Exercise:
Could you print the lines below exactly, from the one holding "es tapis MAT4YOU peuvent être lavés jusqu’à" through the last line, with no other output?

Stored data entries

****

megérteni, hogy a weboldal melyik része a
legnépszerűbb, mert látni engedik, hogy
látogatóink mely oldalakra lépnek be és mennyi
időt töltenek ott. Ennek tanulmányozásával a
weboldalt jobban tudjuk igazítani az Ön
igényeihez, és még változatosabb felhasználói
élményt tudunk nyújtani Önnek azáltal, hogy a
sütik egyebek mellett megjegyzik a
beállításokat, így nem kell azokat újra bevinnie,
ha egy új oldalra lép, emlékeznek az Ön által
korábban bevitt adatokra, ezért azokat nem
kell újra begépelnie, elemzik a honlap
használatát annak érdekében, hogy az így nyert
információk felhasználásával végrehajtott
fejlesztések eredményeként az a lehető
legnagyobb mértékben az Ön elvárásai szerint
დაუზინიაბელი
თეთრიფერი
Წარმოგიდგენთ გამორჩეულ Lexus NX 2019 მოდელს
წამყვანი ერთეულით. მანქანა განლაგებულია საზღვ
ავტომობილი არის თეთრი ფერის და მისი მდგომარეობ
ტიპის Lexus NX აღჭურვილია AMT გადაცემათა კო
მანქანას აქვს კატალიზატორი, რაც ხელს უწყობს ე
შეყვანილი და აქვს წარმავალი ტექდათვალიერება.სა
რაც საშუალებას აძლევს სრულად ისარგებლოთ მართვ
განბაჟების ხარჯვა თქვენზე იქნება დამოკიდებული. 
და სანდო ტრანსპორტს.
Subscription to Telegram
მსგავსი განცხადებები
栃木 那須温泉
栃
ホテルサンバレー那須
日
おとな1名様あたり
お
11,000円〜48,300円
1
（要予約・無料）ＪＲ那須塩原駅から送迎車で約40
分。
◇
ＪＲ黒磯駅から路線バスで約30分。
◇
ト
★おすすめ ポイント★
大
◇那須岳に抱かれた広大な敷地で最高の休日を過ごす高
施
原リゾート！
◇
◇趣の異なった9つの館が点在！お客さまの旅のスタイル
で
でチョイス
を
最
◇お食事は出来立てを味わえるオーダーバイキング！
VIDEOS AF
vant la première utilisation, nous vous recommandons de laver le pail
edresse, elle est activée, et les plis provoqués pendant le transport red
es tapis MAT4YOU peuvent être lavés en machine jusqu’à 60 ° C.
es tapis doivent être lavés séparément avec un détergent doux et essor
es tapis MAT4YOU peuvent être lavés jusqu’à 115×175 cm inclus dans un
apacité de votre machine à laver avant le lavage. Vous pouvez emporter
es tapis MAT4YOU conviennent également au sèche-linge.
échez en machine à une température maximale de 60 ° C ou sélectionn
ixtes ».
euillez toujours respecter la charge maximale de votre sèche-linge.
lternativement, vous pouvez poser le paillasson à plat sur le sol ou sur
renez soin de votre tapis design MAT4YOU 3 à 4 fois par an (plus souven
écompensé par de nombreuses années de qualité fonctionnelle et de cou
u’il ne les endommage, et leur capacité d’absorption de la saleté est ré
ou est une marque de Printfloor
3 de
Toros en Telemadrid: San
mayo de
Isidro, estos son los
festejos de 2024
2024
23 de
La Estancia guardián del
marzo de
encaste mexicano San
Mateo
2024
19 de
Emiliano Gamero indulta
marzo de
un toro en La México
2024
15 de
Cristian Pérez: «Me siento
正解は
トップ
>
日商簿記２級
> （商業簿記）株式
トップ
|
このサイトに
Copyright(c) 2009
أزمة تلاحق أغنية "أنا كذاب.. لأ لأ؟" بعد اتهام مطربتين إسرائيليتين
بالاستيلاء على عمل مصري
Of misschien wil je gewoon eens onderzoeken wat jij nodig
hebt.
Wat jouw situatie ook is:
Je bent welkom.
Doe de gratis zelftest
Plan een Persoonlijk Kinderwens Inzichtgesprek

****

Output:
es tapis MAT4YOU peuvent être lavés jusqu’à 115×175 cm inclus dans un
apacité de votre machine à laver avant le lavage. Vous pouvez emporter
es tapis MAT4YOU conviennent également au sèche-linge.
échez en machine à une température maximale de 60 ° C ou sélectionn
ixtes ».
euillez toujours respecter la charge maximale de votre sèche-linge.
lternativement, vous pouvez poser le paillasson à plat sur le sol ou sur
renez soin de votre tapis design MAT4YOU 3 à 4 fois par an (plus souven
écompensé par de nombreuses années de qualité fonctionnelle et de cou
u’il ne les endommage, et leur capacité d’absorption de la saleté est ré
ou est une marque de Printfloor
3 de
Toros en Telemadrid: San
mayo de
Isidro, estos son los
festejos de 2024
2024
23 de
La Estancia guardián del
marzo de
encaste mexicano San
Mateo
2024
19 de
Emiliano Gamero indulta
marzo de
un toro en La México
2024
15 de
Cristian Pérez: «Me siento
正解は
トップ
>
日商簿記２級
> （商業簿記）株式
トップ
|
このサイトに
Copyright(c) 2009
أزمة تلاحق أغنية "أنا كذاب.. لأ لأ؟" بعد اتهام مطربتين إسرائيليتين
بالاستيلاء على عمل مصري
Of misschien wil je gewoon eens onderzoeken wat jij nodig
hebt.
Wat jouw situatie ook is:
Je bent welkom.
Doe de gratis zelftest
Plan een Persoonlijk Kinderwens Inzichtgesprek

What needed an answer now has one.